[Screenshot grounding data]

::::::::

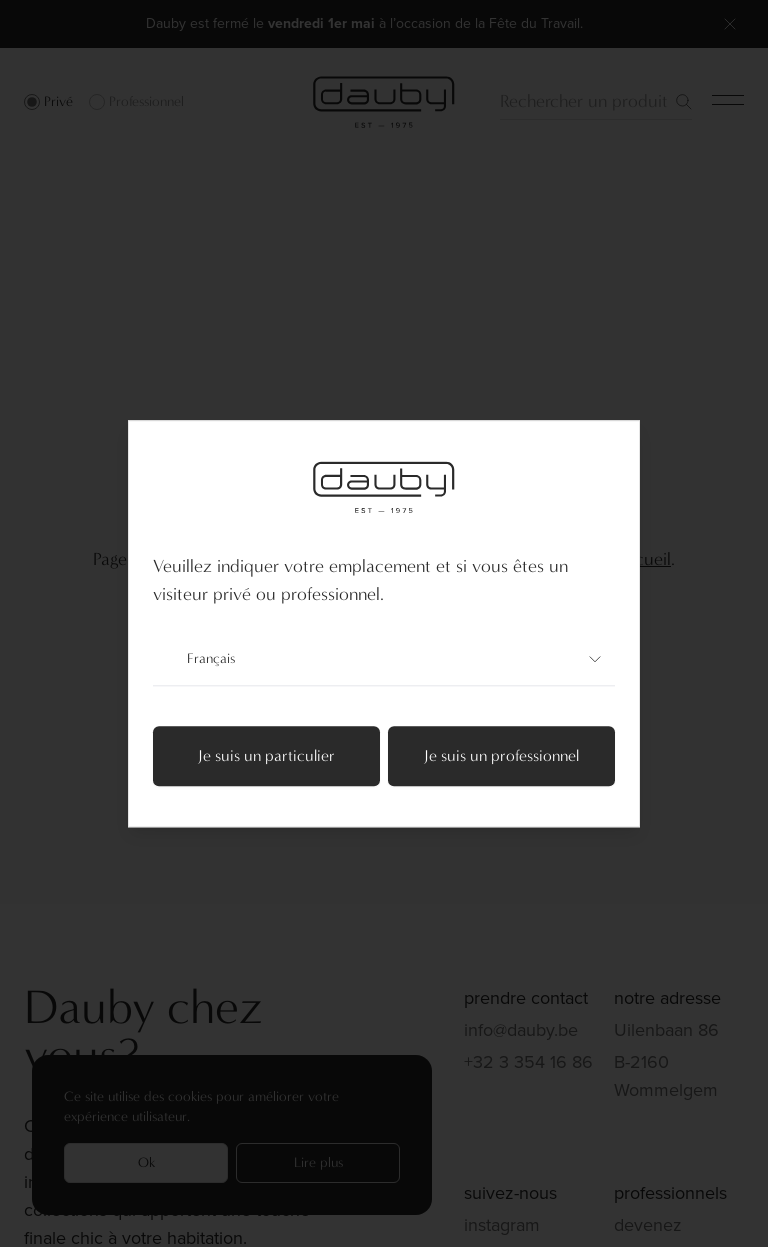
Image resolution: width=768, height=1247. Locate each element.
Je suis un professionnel (501, 755)
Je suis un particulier (266, 755)
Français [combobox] (384, 659)
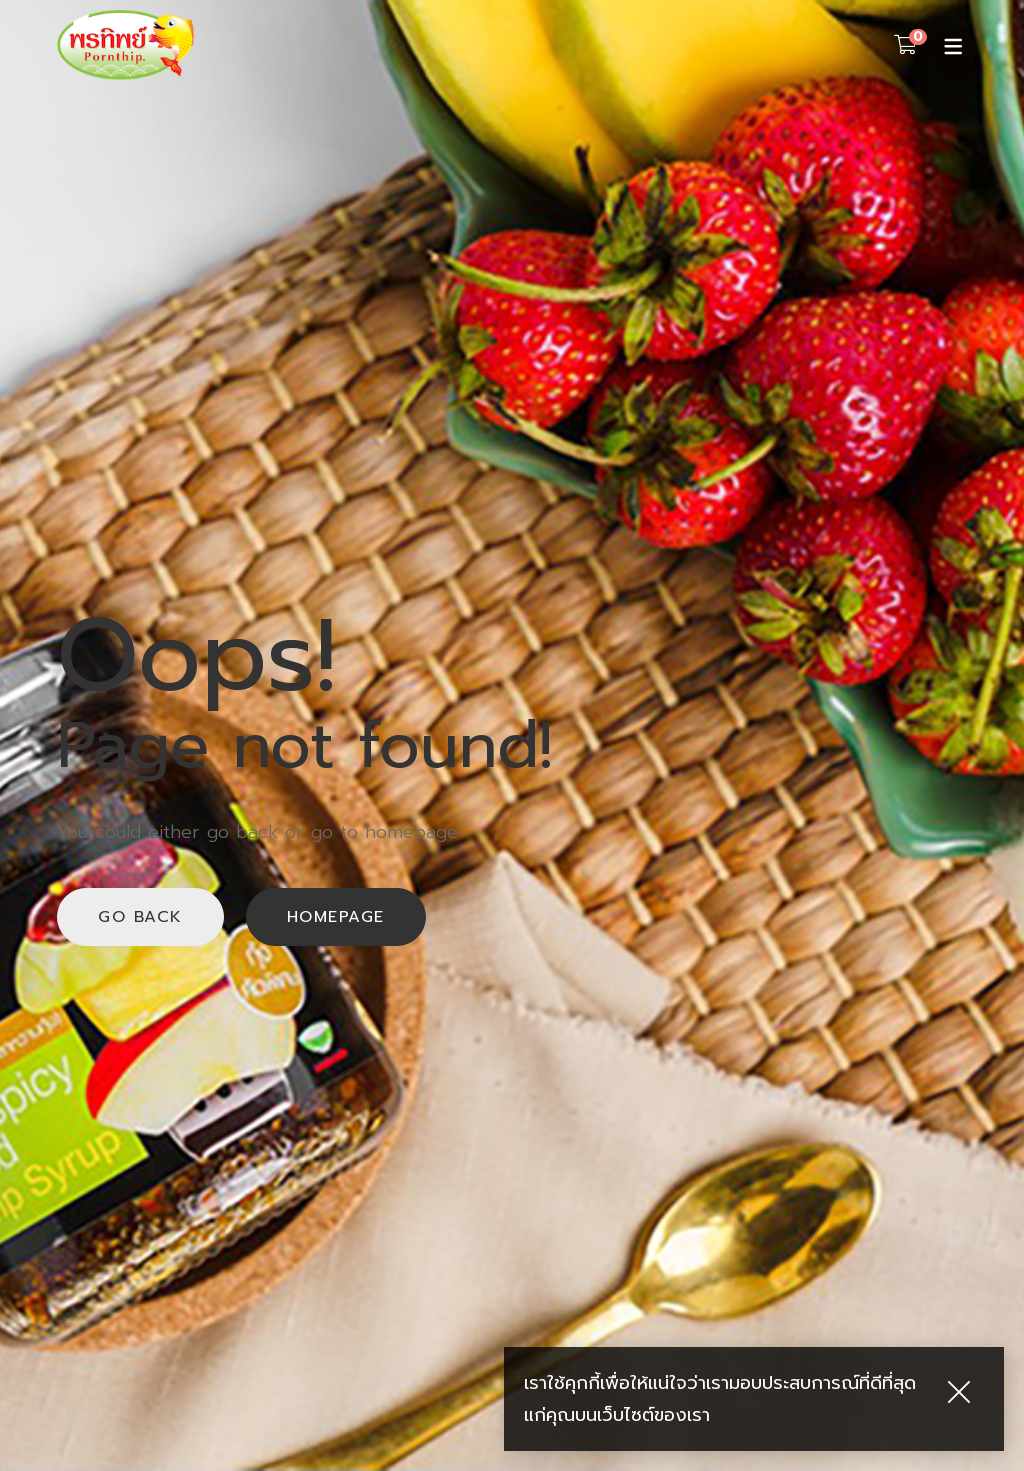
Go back (140, 917)
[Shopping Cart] (905, 45)
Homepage (336, 917)
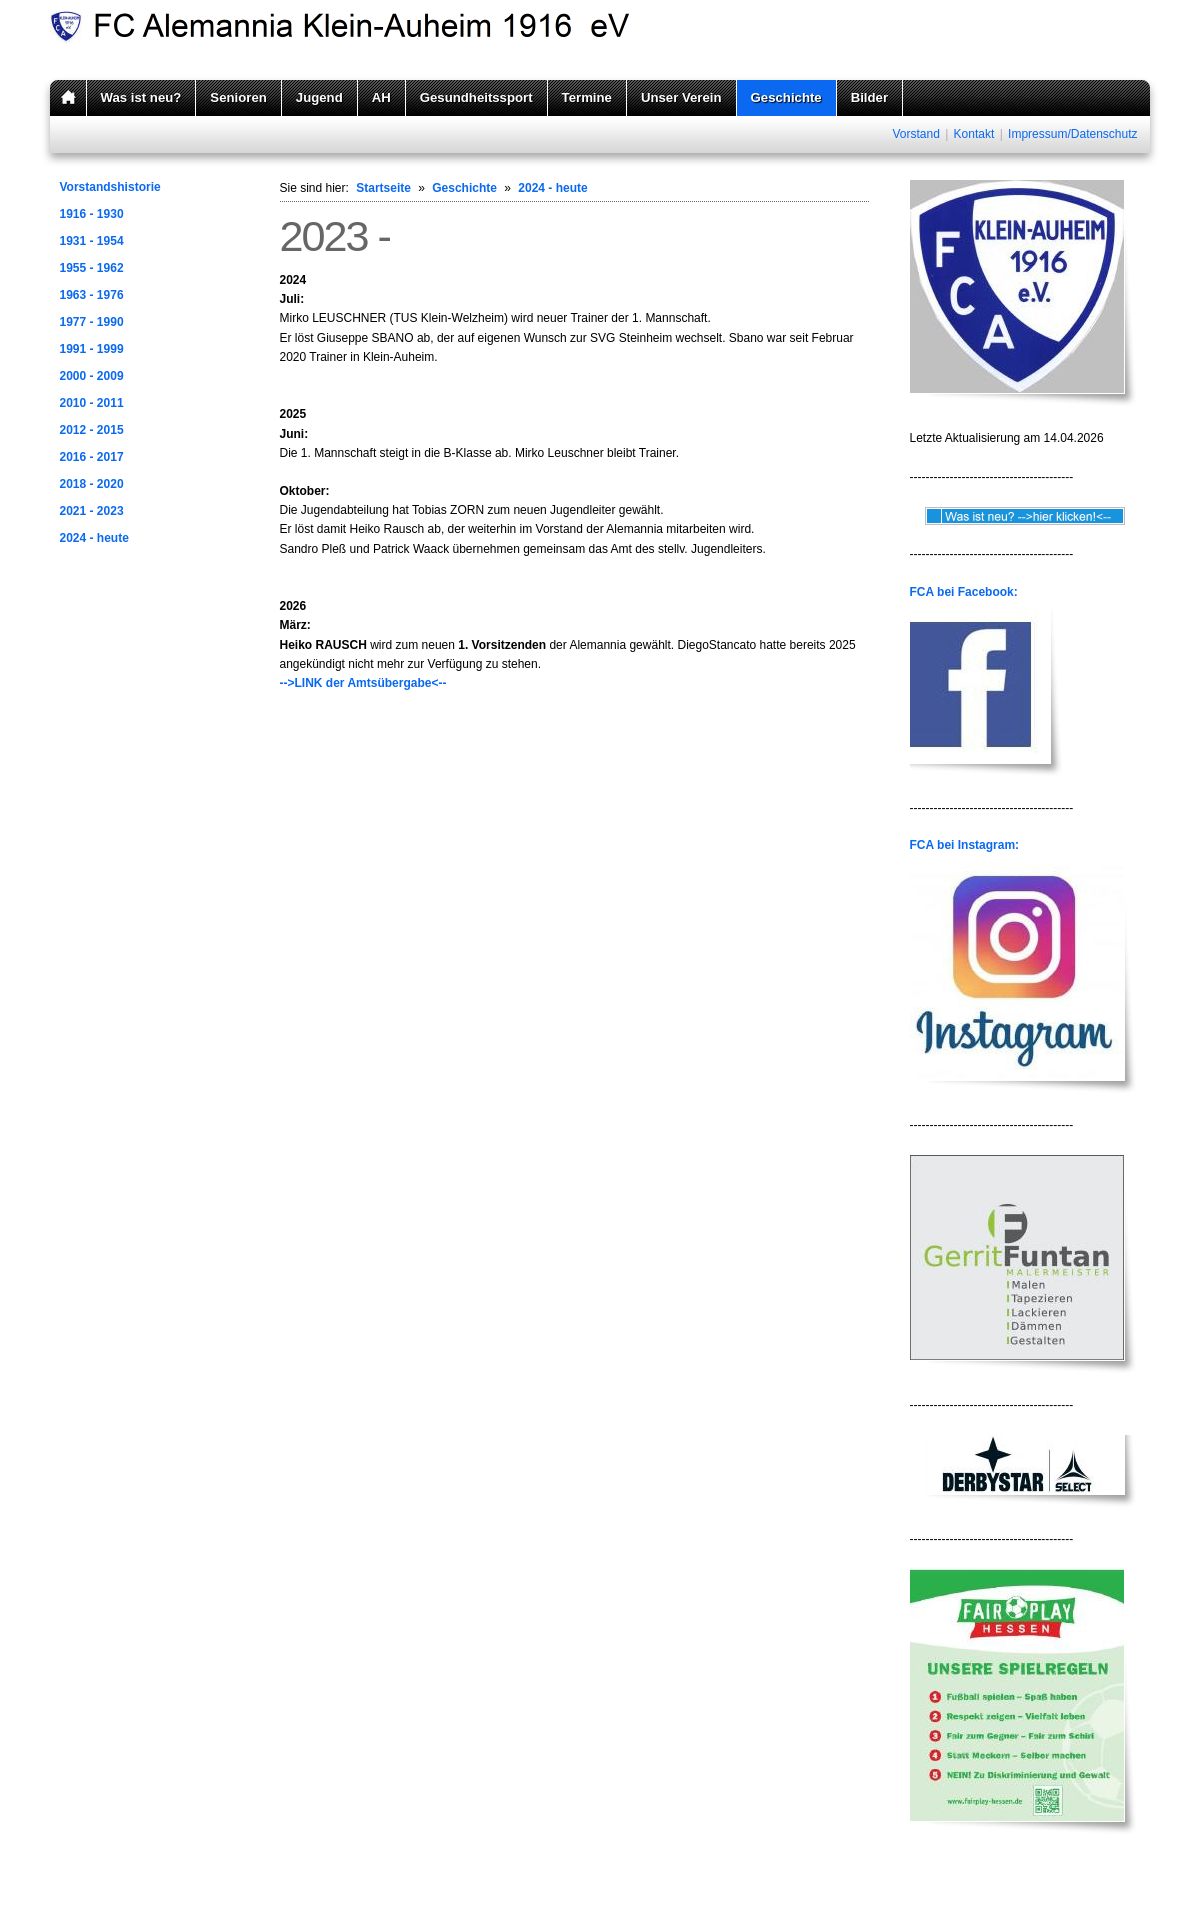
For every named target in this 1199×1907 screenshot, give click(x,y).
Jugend (319, 97)
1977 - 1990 (92, 322)
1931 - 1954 (92, 241)
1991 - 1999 (92, 349)
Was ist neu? (141, 97)
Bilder (869, 97)
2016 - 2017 (92, 457)
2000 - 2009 (92, 376)
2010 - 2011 (92, 403)
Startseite (383, 188)
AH (381, 97)
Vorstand (915, 134)
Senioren (238, 97)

::::::::

What the task asks: Of the lines above, show those in which "suis" appears.

Response for this exercise:
Je suis un professionnel (501, 755)
Je suis un particulier (266, 755)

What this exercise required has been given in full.